Multimeters are an extremely useful tool for troubleshooting electrical problems.
They can be purchased in either analog or digital form and have a price range
to suit any budget. A multimeter is a voltmeter, ammeter and ohmmeter (along
with other features) combined into one instrument. It is often used when testing
solid state circuits because of its high input impedance (usually 10 megaohms
or more). A brief description of the multimeter main test functions follows:
- Voltmeter — the voltmeter is used to measure voltage at
any point in a circuit, or to measure the voltage drop across any part of
a circuit. Voltmeters usually have various scales and a selector switch to
allow the reading of different voltage ranges. The voltmeter has a positive
and a negative lead. To avoid damage to the meter, always connect the negative
lead to the negative (-) side of the circuit (to ground or nearest the ground
side of the circuit) and connect the positive lead to the positive (+) side
of the circuit (to the power source or the nearest power source). Note that
the negative voltmeter lead will always be black and that the positive voltmeter
will always be some color other than black (usually red).
- Ohmmeter — the ohmmeter is designed to read resistance (measured
in ohms) in a circuit or component. Most ohmmeters will have a selector switch
which permits the measurement of different ranges of resistance (usually the
selector switch allows the multiplication of the meter reading by 10, 100,
1,000 and 10,000). Some ohmmeters are "auto-ranging" which means the meter
itself will determine which scale to use. Since the meters are powered by
an internal battery, the ohmmeter can be used like a self-powered test light.

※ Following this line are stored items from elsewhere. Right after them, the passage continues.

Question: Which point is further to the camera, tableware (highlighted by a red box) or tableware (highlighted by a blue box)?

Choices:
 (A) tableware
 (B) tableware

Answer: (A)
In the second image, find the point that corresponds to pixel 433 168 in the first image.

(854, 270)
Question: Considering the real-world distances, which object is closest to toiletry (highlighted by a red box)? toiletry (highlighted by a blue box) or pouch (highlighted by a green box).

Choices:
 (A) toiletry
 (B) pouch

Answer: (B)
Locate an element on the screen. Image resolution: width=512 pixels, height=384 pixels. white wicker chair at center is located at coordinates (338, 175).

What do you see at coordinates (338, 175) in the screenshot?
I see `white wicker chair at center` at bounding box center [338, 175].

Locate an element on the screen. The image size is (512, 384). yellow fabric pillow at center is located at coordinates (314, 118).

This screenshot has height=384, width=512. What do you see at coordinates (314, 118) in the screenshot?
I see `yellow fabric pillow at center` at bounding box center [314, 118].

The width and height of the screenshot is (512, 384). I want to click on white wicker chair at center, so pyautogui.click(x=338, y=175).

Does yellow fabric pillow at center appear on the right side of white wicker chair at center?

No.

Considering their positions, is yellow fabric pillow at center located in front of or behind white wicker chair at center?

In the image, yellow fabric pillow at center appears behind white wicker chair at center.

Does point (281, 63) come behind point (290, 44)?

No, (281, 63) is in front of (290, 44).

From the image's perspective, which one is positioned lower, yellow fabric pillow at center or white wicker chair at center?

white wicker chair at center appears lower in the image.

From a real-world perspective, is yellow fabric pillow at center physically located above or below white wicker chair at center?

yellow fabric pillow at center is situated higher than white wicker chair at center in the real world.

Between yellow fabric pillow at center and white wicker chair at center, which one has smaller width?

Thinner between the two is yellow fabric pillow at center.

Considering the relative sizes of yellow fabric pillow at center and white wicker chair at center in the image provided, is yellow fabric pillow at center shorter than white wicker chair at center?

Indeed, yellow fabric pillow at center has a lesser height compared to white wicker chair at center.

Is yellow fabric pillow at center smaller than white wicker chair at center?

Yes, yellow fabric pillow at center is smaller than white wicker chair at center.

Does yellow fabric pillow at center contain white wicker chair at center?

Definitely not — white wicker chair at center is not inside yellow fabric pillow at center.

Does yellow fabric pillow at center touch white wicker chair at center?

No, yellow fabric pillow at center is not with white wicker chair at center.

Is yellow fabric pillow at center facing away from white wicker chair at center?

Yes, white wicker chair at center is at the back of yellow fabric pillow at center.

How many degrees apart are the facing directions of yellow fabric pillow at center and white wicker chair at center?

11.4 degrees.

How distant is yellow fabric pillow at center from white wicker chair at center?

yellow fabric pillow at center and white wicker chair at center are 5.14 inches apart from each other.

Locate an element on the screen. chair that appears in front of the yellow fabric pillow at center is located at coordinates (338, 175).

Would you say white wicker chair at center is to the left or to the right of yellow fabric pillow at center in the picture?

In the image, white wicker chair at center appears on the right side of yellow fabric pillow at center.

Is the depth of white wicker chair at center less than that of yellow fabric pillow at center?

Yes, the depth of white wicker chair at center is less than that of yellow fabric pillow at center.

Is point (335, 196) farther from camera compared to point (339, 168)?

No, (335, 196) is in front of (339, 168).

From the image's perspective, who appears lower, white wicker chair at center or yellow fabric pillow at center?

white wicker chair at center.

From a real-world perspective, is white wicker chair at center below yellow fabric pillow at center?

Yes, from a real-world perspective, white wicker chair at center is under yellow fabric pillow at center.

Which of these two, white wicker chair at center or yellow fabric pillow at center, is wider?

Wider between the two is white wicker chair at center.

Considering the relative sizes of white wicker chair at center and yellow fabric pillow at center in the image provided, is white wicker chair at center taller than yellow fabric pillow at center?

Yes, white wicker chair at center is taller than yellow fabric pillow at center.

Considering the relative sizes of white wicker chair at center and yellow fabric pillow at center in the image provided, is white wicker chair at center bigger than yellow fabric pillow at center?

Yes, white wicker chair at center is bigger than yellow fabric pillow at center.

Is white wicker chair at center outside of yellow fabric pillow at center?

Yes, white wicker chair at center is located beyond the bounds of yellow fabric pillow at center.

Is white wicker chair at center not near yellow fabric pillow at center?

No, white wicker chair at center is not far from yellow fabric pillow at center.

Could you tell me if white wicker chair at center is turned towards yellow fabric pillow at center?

When the ohmmeter is connected, current from the ohmmeter flows through the
circuit or component being tested. Since the ohmmeter's internal resistance
and voltage are known values, the amount of current flow through the meter
depends on the resistance of the circuit or component being tested. The ohmmeter
can also be used to perform a continuity test for suspected open circuits.
In using the meter for making continuity checks, do not be concerned with
the actual resistance readings. Zero resistance, or any ohm reading, indicates
continuity in the circuit. Infinite resistance indicates an opening in the
circuit. A high resistance reading where there should be none indicates a
problem in the circuit. Checks for short circuits are made in the same manner
as checks for open circuits, except that the circuit must be isolated from
both power and normal ground. Infinite resistance indicates no continuity,
while zero resistance indicates a dead short.
WARNING
Never use an ohmmeter to check the resistance of a component or wire while there
is voltage applied to the circuit.
Ammeter — an ammeter measures the amount of current flowing
through a circuit in units called amperes or amps. At normal operating voltage,
most circuits have a characteristic amount of amperes, called "current draw''
which can be measured using an ammeter. By referring to a specified current
draw rating, then measuring the amperes and comparing the two values, one can
determine what is happening within the circuit to aid in diagnosis. An open
circuit, for example, will not allow any current to flow, so the ammeter reading
will be zero. A damaged component or circuit will have an increased current
draw, so the reading will be high. The ammeter is always connected in series
with the circuit being tested. All of the current that normally flows through
the circuit must also flow through the ammeter; if there is any other path for
the current to follow, the ammeter reading will not be accurate. The ammeter
itself has very little resistance to current flow and, therefore, will not affect
the circuit, but it will measure current draw only when the circuit is closed
and electricity is flowing. Excessive current draw can blow fuses and drain
the battery, while a reduced current draw can cause motors to run slowly, lights
to dim and other components to not operate properly.